- O Metropolitan Opera anunciou a venda de duas grandes pinturas de Marc Chagall, The Sources of Music e The Triumph of Music.
- As obras ocupam o saguão desde a abertura da casa, em 1966, dominando o espaço e parte de Lincoln Center.
- Elas estão fortemente ligadas ao local, retratando, entre outros, Mozart, Wagner e o ex-gerente-geral Rudolf Bing.
- Se forem movidas, as pinturas perderiam grande parte de seu charme e da relação com o prédio.
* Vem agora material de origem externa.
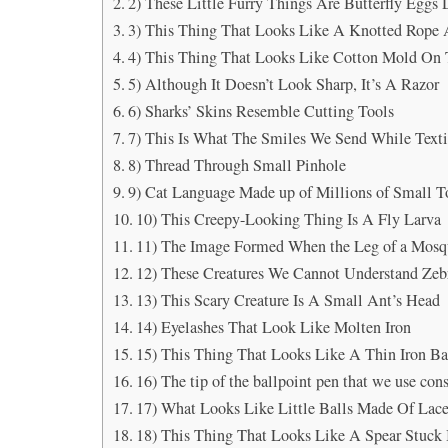
2) These Little Furry Things Are Butterfly Egg
3) This Thing That Looks Like A Knotted Rope 
4) This Thing That Looks Like Cotton Mold On
5) Although It Doesn’t Look Sharp, It’s A Razor
6) Sharks’ Skins Resemble Cutting Tools
7) This Is What The Smiles We Send While Text
8) Thread Through Small Pinhole
9) Cat Language Made up of Millions of Small 
10) This Creepy-Looking Thing Is A Fly Larva
11) The Image Formed When the Leg of a Mosq
12) These Creatures We Cannot Understand Zebr
13) This Scary Creature Is A Small Ant’s Head
14) Eyelashes That Look Like Molten Iron
15) This Thing That Looks Like A Thin Iron Ba
16) The tip of the ballpoint pen that we use const
17) What Looks Like Little Balls Made Of Lace
18) This Thing That Looks Like A Spear Stuck 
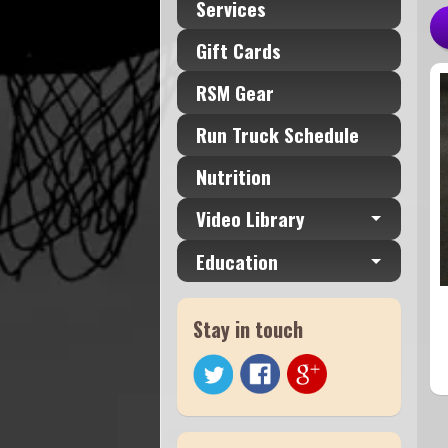
Services
Gift Cards
RSM Gear
Run Truck Schedule
Nutrition
Video Library
Education
Stay in touch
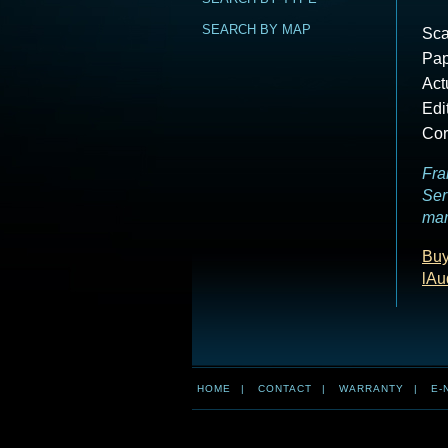
SEARCH BY MAP
Sca
Pap
Act
Edi
Cor
Fra
Ser
mar
Buy
lAu
HOME
|
CONTACT
|
WARRANTY
|
E-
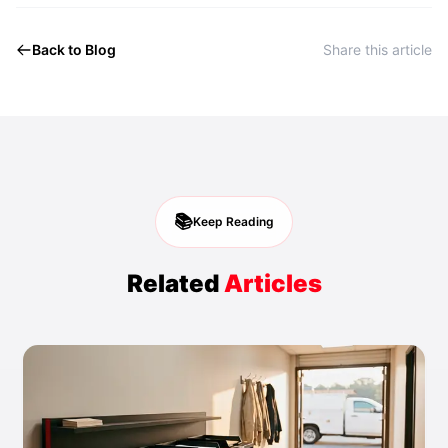
Back to Blog
Share this article
📚
Keep Reading
Related
Articles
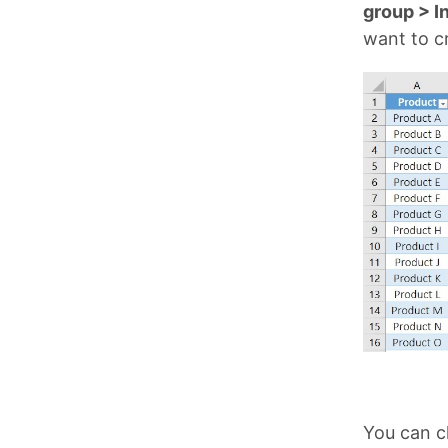
group > In
want to cr
You can cl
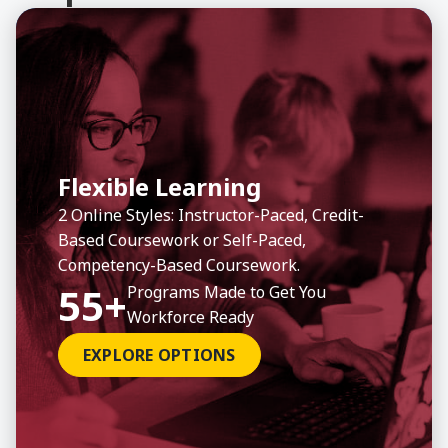
View Program
View Program
View Program
View Progr
View Progr
View Progr
About Business Administration, BBA
About Social Work, Master
About CompTIA Project+
About
About
About
Flexible Learning
2 Online Styles: Instructor-Paced, Credit-
Based Coursework or Self-Paced,
Previous
Previous
Previous
Ne
Ne
Ne
Competency-Based Coursework.
All Professional Development
All Undergrad Programs
All Graduate Programs
55+
Programs Made to Get You
Workforce Ready
EXPLORE OPTIONS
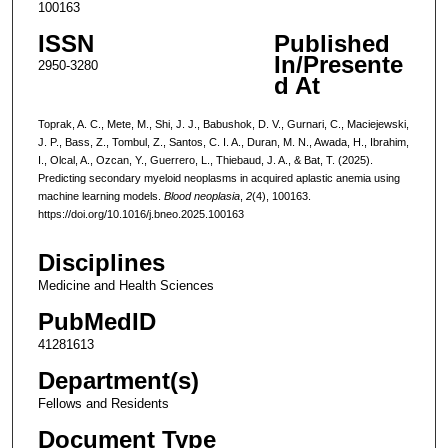
100163
ISSN
Published
In/Presente
2950-3280
d At
Toprak, A. C., Mete, M., Shi, J. J., Babushok, D. V., Gurnari, C., Maciejewski,
J. P., Bass, Z., Tombul, Z., Santos, C. I. A., Duran, M. N., Awada, H., Ibrahim,
I., Olcal, A., Ozcan, Y., Guerrero, L., Thiebaud, J. A., & Bat, T. (2025).
Predicting secondary myeloid neoplasms in acquired aplastic anemia using
machine learning models.
Blood neoplasia
,
2
(4), 100163.
https://doi.org/10.1016/j.bneo.2025.100163
Disciplines
Medicine and Health Sciences
PubMedID
41281613
Department(s)
Fellows and Residents
Document Type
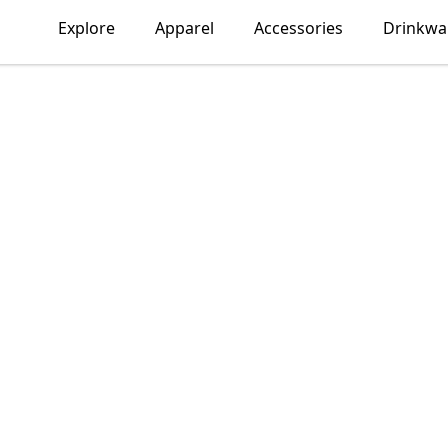
Explore
Apparel
Accessories
Drinkwa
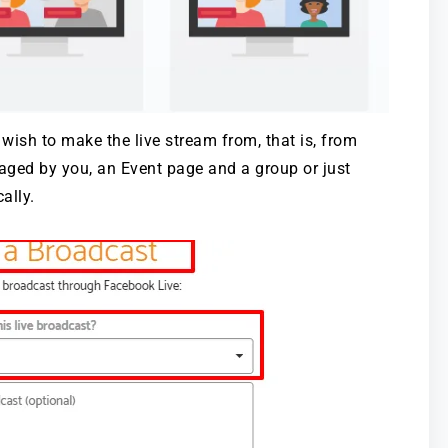
wish to make the live stream from, that is, from
naged by you, an Event page and a group or just
ally.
- A venda levanta a questão sobre o que move a compra de arte que não pode ser possession (movida).
O Metropolitan Opera, em Nova York, colocou à venda duas grandes pinturas de Marc Chagall que adornam o saguão da casa desde 1966. Intituladas The Sources of Music e The Triumph of Music, as obras dominam o espaço restrito do saguão e as visões através de grandes janelas que se estendem por boa parte do Lincoln Center.
As obras são intrinsecamente ligadas ao local. Além de retratarem compositores como Mozart e Wagner, apresentam o ex-gerente-geral do Met, Rudolf Bing, sobre Manhattan com uma mandolina. Se deslocadas, as murais perderiam grande parte de seu charme e personalidade.
O anúncio de venda foi feito em janeiro de 2026. O fato coloca em evidência uma discussão antiga no mundo da arte: por que comprar algo que não pode ser movido ou possuído no espaço de quem o detém?
Contexto e Implicações
Especialistas afirmam que a operação desafia uma das premissas centrais da história da coleção de arte: o desejo de possuir, ter em casa ou expor em ambientes próprios. Com a venda, resta entender como esse ícone pode encontrar novo destino sem perder a ligação com o seu local de origem.
O Met informou que as murais foram criadas para acompanhar a arquitetura do edifício e para dialogar com a vida cultural de Lincoln Center. A família de coleções públicas e privadas pode se manter como referência, apesar da possibilidade de mudança de proprietário.